Furthermore, recent studies have suggested that the supplement, St. John’s Wart, has shown to be as effective as medicine for major depression. Deficiencies in vitamins B12 and Folate have been suggested as a cause for depression as well. One study showed that a small jog performed by a depressed patient offered similar if not greater relief than a SSRI drug.
It is my hope that such a prescriber rules out possible other etiologies for their patients’ mental conditions before they conclude that such a patient is suffering from true mental illness requiring the medications mentioned earlier.
To rule out other conditions, the health care provider may consider asking their patients about life stressors and other medications these patients have taken or are presently taking.
Because at times, a doctor can in fact do harm without intent.
“I use to care, but now I take a pill for that.” —
Author unknown*
http://www.nmha.org
Dan Abshear
Good luck. I weaned myself off in two weeks (at the same time dosing up on a new Wellbutrin prescription, which turned out to be a big mistake because it shifted me into a hypomanic episode). I had dizziness, nausea, diarrhea, and major brain zaps. It’s been two years and I’ll never go back on that stuff. I will never be able to go medication-free, but at least I don’t have to take Effexor again.
My experience with getting off Effexor was very difficult. I have never felt so sick in my life. It was like having the flu for about 4 months. Dizziness, nausea, brain zaps, ohmygod. I had to taper down very slowly and finally I was able to get off of it. My advice, take it slow.
I stopped taking Effexor quite abruptly and the effects were terrifying. I was driving to New Orleans and I began to have these “electric shocks” running through my body. This went on for weeks.

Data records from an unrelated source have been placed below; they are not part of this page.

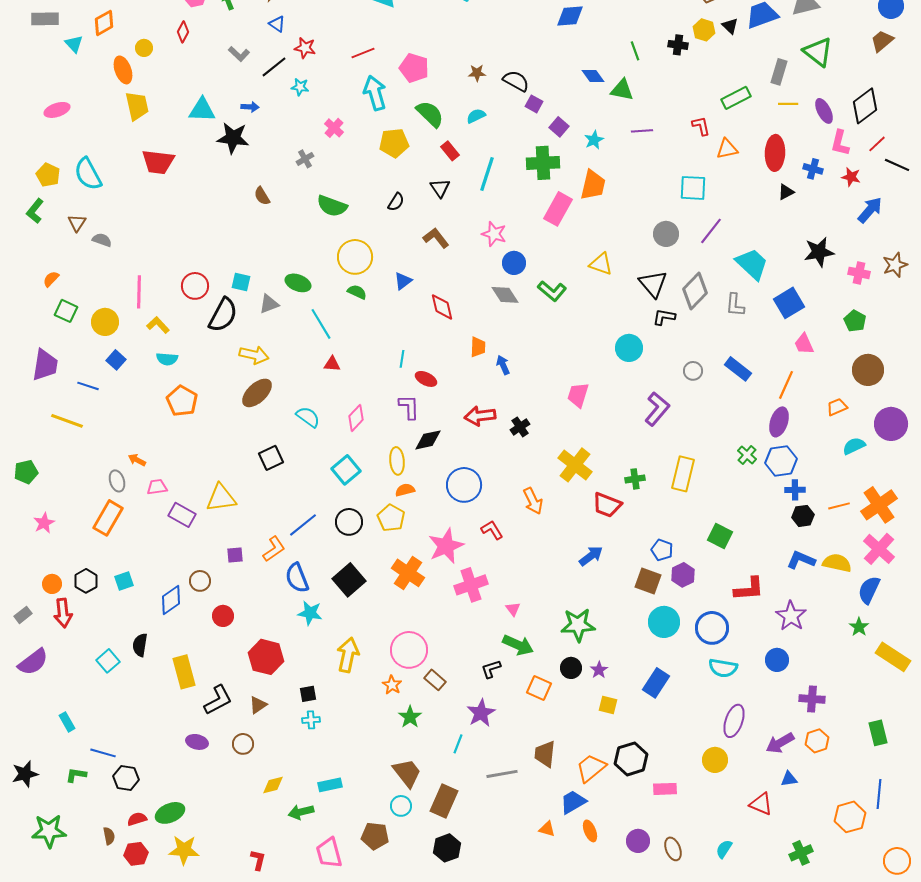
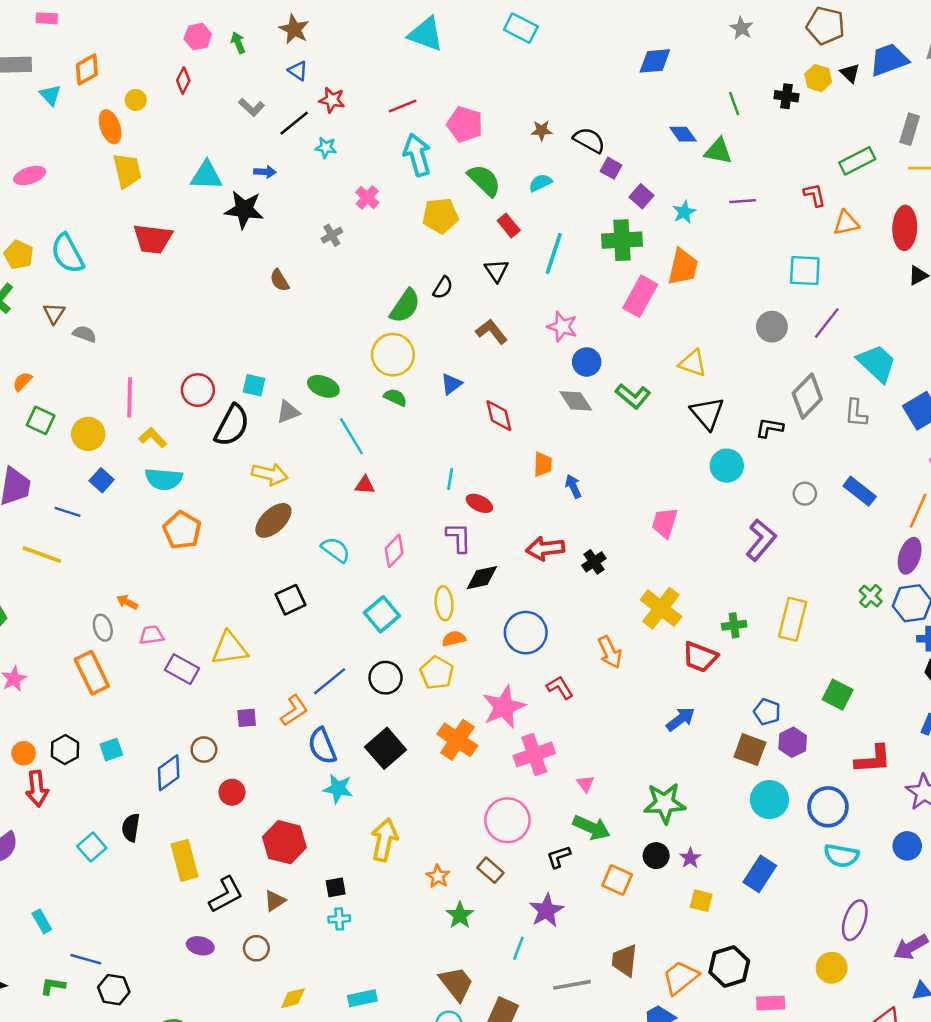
green semicircle: (332, 206) -> (405, 306), moved, turned -76
black triangle: (653, 284) -> (707, 413), moved
cyan semicircle: (167, 359) -> (164, 479), size x1.4
orange rectangle: (108, 518) -> (92, 673), turned -56
pink circle: (409, 650) -> (507, 820), moved

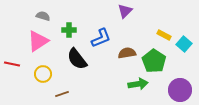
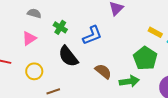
green cross: (69, 30) -> (60, 27), turned 32
pink triangle: (38, 41) -> (29, 38), size x0.7
brown semicircle: (127, 53) -> (103, 71), moved, turned 48

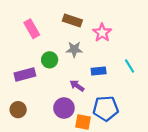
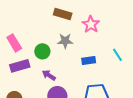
pink rectangle: (32, 29) -> (14, 43), moved
purple arrow: (77, 86) -> (49, 75), moved

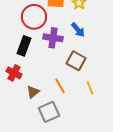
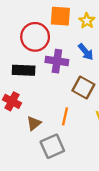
black rectangle: (24, 46) -> (24, 70), turned 72
orange line: (60, 86) -> (65, 116), turned 42

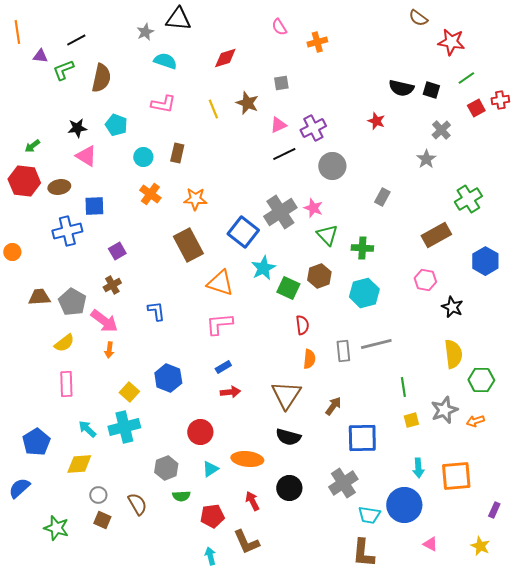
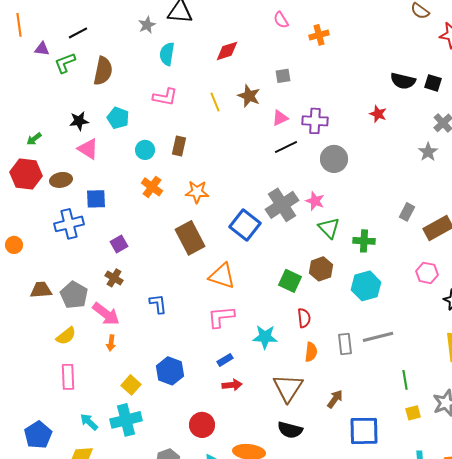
cyan semicircle: (165, 61) -> (167, 54), turned -100
purple cross: (313, 128) -> (315, 121), turned 30
gray rectangle: (382, 197) -> (407, 212), moved
cyan star: (263, 268) -> (265, 337), moved, turned 30
brown cross: (112, 285) -> (114, 278), turned -30

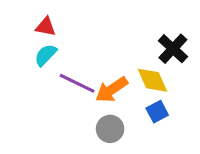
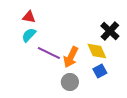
orange arrow: (112, 90) -> (71, 57), turned -30

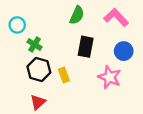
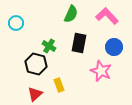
green cross: (35, 45) -> (49, 46), moved
yellow rectangle: (64, 75) -> (59, 85), moved

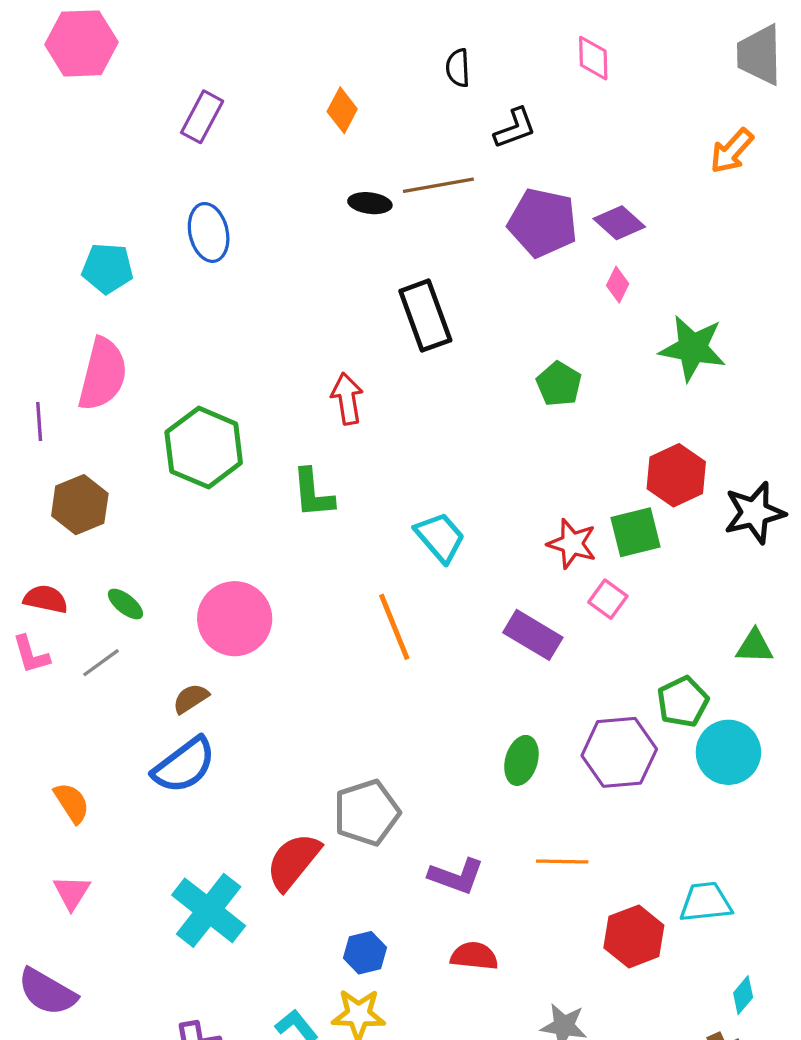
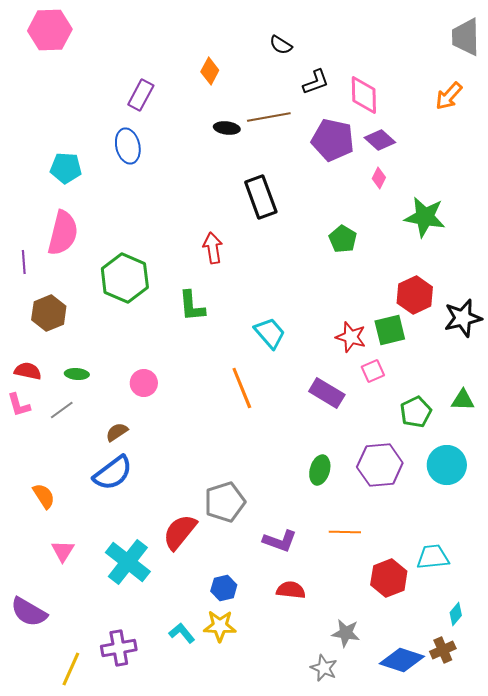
pink diamond: (593, 58) -> (364, 95), moved, size x1.4
black semicircle: (458, 68) -> (281, 45), turned -55
purple rectangle: (202, 117) -> (141, 95), moved
pink square: (608, 599) -> (373, 371), turned 30
green ellipse: (125, 604) -> (77, 374), turned -35
pink circle: (235, 619) -> (144, 383), size x0.6
green pentagon: (683, 702) -> (416, 412), moved
pink triangle: (72, 892) -> (63, 551), moved

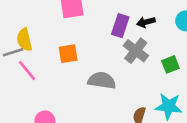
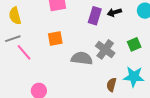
yellow semicircle: (24, 40) -> (15, 16), moved
gray cross: (136, 51) -> (105, 49), moved

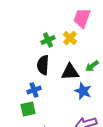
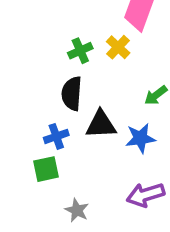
black triangle: (70, 72) -> (101, 124), moved
blue star: (83, 91) -> (140, 138), turned -30

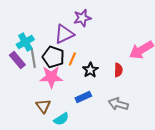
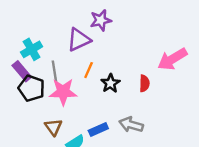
black pentagon: (53, 57) -> (32, 88), moved
gray line: (33, 58) -> (55, 72), moved
blue rectangle: (83, 97) -> (98, 129), moved
gray arrow: (118, 104) -> (131, 125), moved

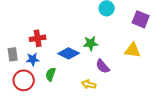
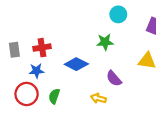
green star: (91, 43) -> (105, 42), moved
gray rectangle: (13, 54) -> (14, 50), moved
green semicircle: (51, 74) -> (54, 96), moved

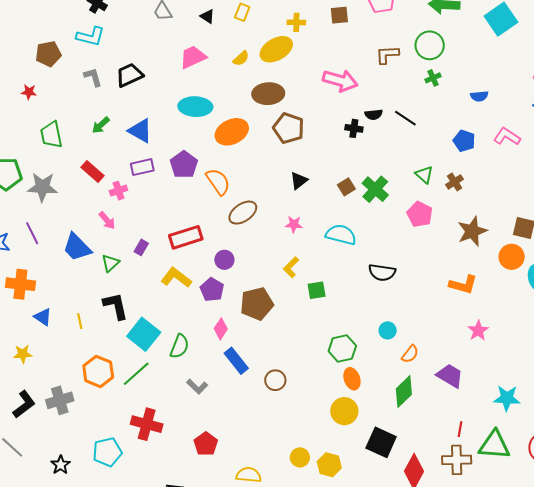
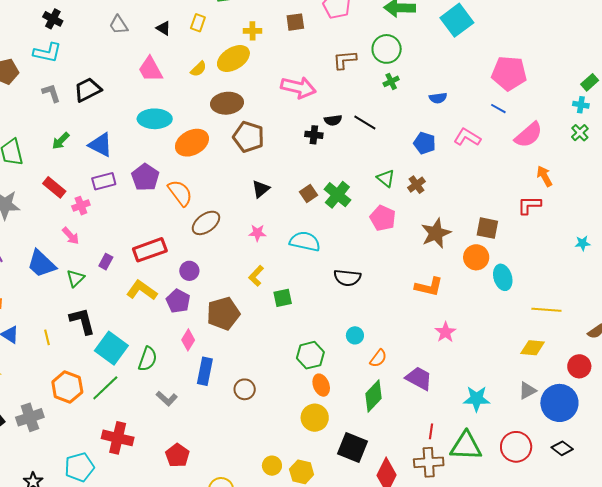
pink trapezoid: (193, 57) -> (150, 69), turned -92
blue rectangle: (236, 361) -> (205, 371), turned 52

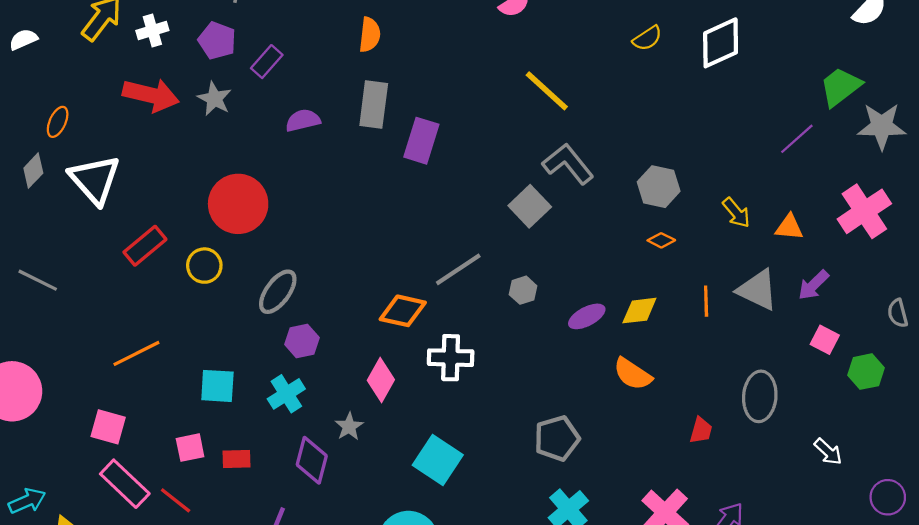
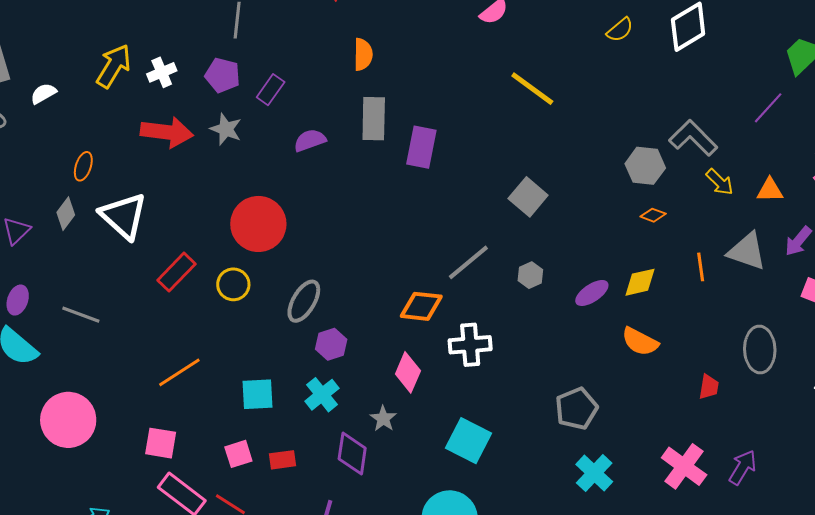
gray L-shape: (568, 164) -> (693, 138), moved

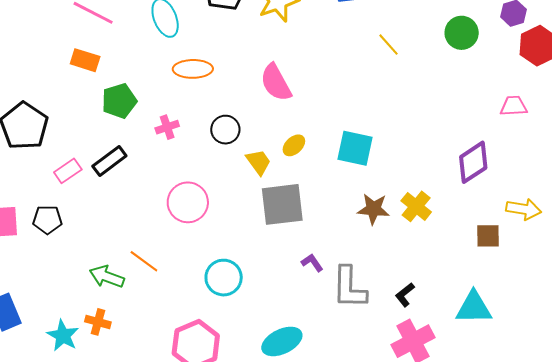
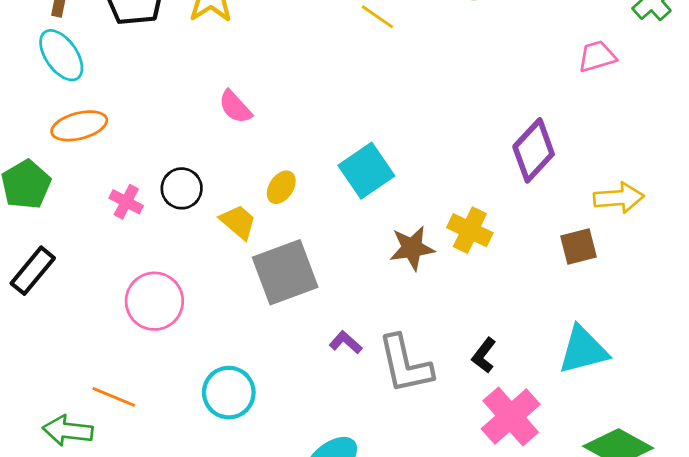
orange ellipse: (193, 69) -> (79, 126), moved
pink semicircle: (276, 83) -> (235, 107), size x0.7
pink trapezoid: (514, 106) -> (597, 56), moved
pink cross: (167, 127) -> (126, 202), moved, turned -30
cyan square: (355, 148) -> (366, 171), turned -33

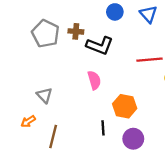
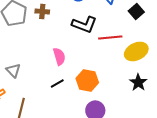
black L-shape: (100, 46) -> (84, 24), moved
black line: (103, 128) -> (57, 83), moved, turned 64

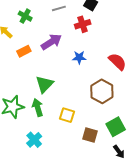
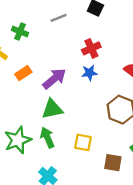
red cross: (83, 24) -> (91, 48), moved
purple arrow: (51, 42) -> (54, 79), moved
green triangle: (44, 84) -> (52, 109), turned 42

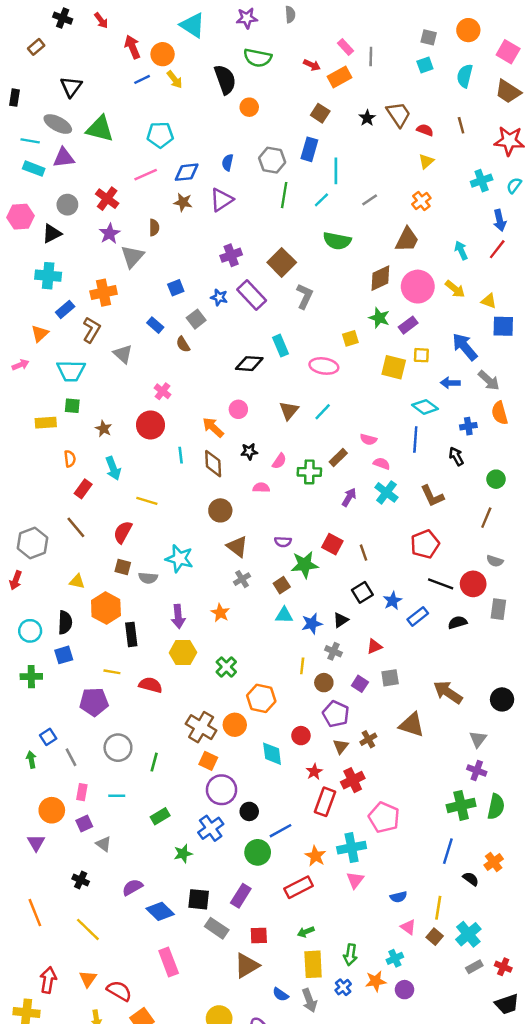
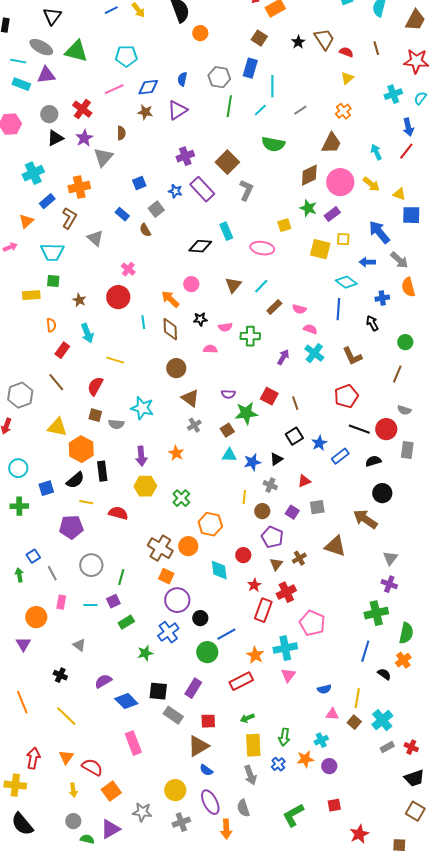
brown trapezoid: (508, 92) -> (415, 20), turned -95
black triangle: (52, 234) -> (55, 138), moved
cyan cross: (48, 276) -> (33, 173), turned -30
brown rectangle: (338, 457) -> (274, 307), moved
pink semicircle: (279, 461) -> (225, 327), turned 48
yellow triangle: (77, 581) -> (57, 427), size x1.5
black semicircle: (65, 622) -> (75, 480), moved, turned 48
black circle: (502, 699) -> (382, 493), moved
green semicircle: (496, 807) -> (406, 633), moved
purple square: (84, 823) -> (113, 601), moved
pink triangle: (408, 927) -> (332, 714), turned -32
blue semicircle: (281, 994) -> (206, 770), moved

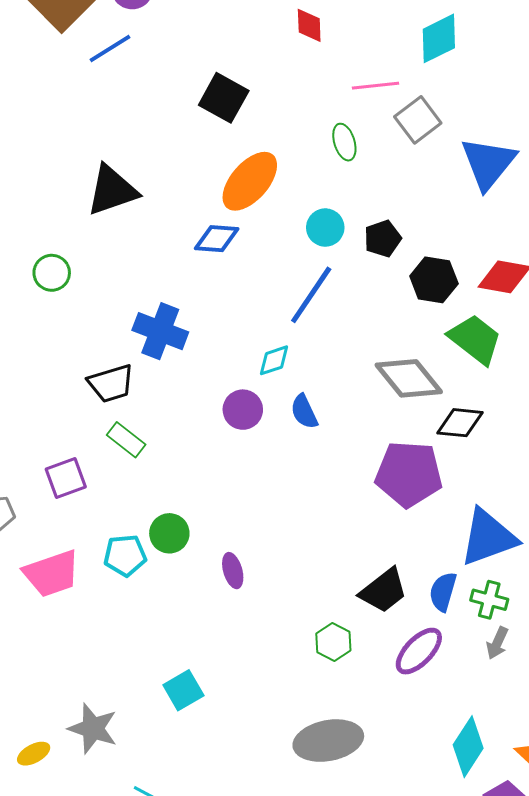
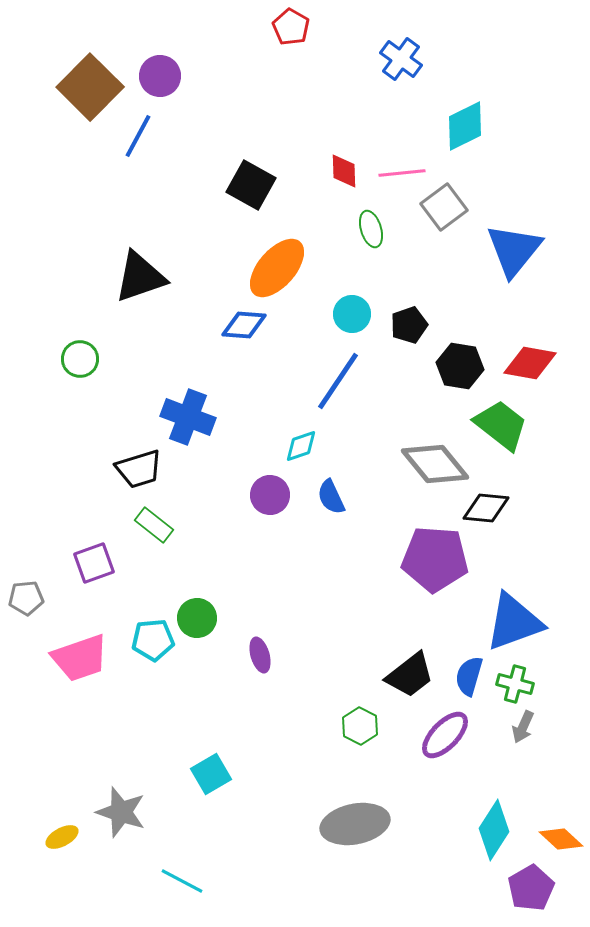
red diamond: (309, 25) -> (344, 171), moved
blue line: (110, 48) -> (138, 136), turned -30

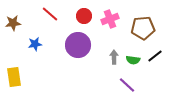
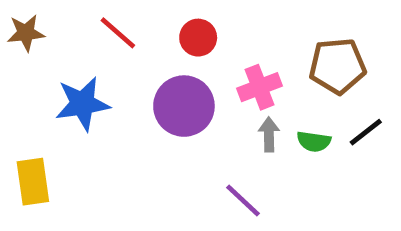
pink cross: (110, 19) -> (260, 87), moved
brown star: (13, 23) -> (26, 33), moved
blue star: (35, 44) -> (82, 104), size x1.6
purple line: (127, 85) -> (243, 200), moved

I have been stepping down on prestiq for the past 2 months. Recently, I went on a trip and left my prestiq. It has bee 4.5 days since I’ve taken it and am having headaches and brain zaps. I was wondering if anyone can provide any information on the length of time before the brain zaps subsides? and if there are any medical risks associated with the brain zaps?
Has anyone suffered memory loss while on/ after stopping Effexor?
I have been on Effexor for 6 yrs at 75 mg. I am now being removed from my position at my job of 12 yrs for “disrespectful, disruptive and unprofessional behavior.” These behaviors occurred during an annual training meeting when I had run out of my pills and experienced what is called ‘hypo mania’. I experienced vertigo, dizziness, elevated self esteem, abrupt interruptions during the lecture. I am accused of being drunk-which I was not. I have had this job for 12 yrs and now will be unemployed because of the side effects of stopping Effexor suddenly. The new Americans with Disability Act includes depression and its’ side effects. Hopefully, I can maintain employment with this argument.